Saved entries
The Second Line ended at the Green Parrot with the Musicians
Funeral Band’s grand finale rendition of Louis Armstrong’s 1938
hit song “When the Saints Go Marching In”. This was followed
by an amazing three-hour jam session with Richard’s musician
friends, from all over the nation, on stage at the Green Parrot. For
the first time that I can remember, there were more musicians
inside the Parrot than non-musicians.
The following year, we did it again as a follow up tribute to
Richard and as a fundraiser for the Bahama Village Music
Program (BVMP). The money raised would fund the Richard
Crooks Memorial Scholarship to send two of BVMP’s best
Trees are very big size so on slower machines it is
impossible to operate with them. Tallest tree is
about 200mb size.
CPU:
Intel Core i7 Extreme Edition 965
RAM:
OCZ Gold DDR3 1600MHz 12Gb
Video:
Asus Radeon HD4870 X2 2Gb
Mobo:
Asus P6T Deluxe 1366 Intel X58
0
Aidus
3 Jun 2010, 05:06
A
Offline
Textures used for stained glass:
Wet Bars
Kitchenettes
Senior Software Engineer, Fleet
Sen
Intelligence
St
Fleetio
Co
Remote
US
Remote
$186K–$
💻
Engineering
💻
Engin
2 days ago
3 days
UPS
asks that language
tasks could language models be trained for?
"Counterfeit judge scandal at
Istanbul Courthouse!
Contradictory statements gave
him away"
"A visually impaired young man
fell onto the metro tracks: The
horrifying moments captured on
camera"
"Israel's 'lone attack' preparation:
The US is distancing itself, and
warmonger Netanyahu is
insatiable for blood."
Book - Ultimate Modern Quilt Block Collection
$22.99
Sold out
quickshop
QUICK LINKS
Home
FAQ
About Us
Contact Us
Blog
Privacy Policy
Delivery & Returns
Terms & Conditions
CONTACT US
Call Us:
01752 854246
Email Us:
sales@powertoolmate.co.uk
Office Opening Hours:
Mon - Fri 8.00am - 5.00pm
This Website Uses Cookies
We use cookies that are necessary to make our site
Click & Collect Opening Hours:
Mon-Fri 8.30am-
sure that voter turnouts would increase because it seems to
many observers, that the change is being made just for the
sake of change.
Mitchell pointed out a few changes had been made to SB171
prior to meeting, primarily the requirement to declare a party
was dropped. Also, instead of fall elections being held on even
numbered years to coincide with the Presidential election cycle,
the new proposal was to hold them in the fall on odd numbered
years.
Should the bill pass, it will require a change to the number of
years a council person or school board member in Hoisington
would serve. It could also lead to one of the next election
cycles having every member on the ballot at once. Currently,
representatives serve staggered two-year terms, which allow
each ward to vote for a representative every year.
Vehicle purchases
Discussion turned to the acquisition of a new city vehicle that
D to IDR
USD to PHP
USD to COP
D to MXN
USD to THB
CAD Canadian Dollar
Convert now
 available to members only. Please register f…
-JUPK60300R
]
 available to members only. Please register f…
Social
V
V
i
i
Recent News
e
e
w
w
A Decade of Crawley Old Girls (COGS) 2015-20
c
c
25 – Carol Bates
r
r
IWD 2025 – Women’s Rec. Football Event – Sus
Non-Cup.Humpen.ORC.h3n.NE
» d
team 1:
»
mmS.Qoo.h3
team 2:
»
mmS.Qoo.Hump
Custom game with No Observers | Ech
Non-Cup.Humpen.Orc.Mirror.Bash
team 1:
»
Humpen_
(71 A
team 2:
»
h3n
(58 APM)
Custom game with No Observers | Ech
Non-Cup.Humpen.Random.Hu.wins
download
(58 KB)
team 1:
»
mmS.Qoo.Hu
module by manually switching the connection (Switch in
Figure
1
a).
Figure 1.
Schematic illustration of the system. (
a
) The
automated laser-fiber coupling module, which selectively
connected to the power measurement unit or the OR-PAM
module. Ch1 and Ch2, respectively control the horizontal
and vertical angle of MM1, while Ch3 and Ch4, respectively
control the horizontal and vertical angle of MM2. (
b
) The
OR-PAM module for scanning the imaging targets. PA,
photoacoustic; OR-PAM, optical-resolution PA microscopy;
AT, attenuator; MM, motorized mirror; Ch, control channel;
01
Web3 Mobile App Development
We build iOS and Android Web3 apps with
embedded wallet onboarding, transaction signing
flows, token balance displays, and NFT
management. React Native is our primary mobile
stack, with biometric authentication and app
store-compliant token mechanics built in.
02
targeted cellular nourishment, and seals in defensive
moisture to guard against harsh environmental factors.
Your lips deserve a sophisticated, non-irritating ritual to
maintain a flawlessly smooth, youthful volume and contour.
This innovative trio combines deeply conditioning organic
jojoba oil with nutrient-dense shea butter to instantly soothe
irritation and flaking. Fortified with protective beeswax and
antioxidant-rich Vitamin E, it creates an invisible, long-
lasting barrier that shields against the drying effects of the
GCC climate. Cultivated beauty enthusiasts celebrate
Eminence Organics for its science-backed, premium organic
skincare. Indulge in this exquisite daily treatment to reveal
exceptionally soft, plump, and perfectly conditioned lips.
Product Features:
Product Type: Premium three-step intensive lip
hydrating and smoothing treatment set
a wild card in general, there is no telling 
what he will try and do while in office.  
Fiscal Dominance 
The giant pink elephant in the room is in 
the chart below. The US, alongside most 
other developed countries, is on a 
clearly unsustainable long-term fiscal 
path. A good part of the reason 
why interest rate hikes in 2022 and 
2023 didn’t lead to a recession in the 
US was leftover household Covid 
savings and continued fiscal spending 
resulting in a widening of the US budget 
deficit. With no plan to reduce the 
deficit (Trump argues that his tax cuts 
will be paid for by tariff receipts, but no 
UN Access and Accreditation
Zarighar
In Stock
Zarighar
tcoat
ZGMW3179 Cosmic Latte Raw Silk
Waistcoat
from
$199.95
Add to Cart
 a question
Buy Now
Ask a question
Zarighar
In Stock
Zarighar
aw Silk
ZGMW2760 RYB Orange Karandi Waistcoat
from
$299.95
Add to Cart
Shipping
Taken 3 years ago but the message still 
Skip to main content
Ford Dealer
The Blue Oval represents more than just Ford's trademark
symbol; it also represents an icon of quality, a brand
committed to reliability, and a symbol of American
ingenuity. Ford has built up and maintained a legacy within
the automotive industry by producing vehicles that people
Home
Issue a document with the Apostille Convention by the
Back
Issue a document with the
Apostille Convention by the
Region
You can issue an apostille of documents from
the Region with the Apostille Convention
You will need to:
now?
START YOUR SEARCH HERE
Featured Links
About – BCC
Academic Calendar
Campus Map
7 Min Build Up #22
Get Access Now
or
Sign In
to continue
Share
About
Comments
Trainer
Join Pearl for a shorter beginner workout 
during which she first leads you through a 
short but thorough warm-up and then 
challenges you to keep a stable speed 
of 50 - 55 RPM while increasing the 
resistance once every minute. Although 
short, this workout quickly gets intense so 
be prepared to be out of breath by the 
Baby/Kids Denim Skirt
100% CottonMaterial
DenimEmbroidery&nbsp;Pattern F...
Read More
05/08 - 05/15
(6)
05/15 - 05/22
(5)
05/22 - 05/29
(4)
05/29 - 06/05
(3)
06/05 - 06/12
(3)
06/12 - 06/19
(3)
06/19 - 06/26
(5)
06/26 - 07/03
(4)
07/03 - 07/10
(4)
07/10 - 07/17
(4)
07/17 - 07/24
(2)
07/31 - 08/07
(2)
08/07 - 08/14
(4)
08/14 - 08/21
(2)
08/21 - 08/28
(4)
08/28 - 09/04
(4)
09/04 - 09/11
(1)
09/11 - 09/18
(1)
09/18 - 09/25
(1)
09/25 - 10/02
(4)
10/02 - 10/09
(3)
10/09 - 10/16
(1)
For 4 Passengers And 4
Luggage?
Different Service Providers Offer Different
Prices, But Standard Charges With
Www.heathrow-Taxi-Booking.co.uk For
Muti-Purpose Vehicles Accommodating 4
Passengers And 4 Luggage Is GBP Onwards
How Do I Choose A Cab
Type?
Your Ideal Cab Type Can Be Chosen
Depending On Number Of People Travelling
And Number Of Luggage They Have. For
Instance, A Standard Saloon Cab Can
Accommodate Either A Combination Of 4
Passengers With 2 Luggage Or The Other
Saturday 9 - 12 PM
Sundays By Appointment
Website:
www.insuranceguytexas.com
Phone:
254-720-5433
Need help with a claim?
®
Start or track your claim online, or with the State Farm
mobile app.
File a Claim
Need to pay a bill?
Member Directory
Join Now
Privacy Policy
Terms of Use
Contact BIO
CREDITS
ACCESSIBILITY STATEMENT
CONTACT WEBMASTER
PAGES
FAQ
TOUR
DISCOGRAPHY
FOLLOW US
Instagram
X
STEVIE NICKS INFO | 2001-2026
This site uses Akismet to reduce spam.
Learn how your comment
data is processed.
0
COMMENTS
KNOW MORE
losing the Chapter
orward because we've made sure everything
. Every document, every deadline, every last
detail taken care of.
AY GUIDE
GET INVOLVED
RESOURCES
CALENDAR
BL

◆ **WORK REQUIRED**: What you write must be the entries restated word for word, from the opening line through the one holding "inside the Parrot than non-musicians.", with nothing else.

◆ **OUTPUT OF THE TASK**:
The Second Line ended at the Green Parrot with the Musicians
Funeral Band’s grand finale rendition of Louis Armstrong’s 1938
hit song “When the Saints Go Marching In”. This was followed
by an amazing three-hour jam session with Richard’s musician
friends, from all over the nation, on stage at the Green Parrot. For
the first time that I can remember, there were more musicians
inside the Parrot than non-musicians.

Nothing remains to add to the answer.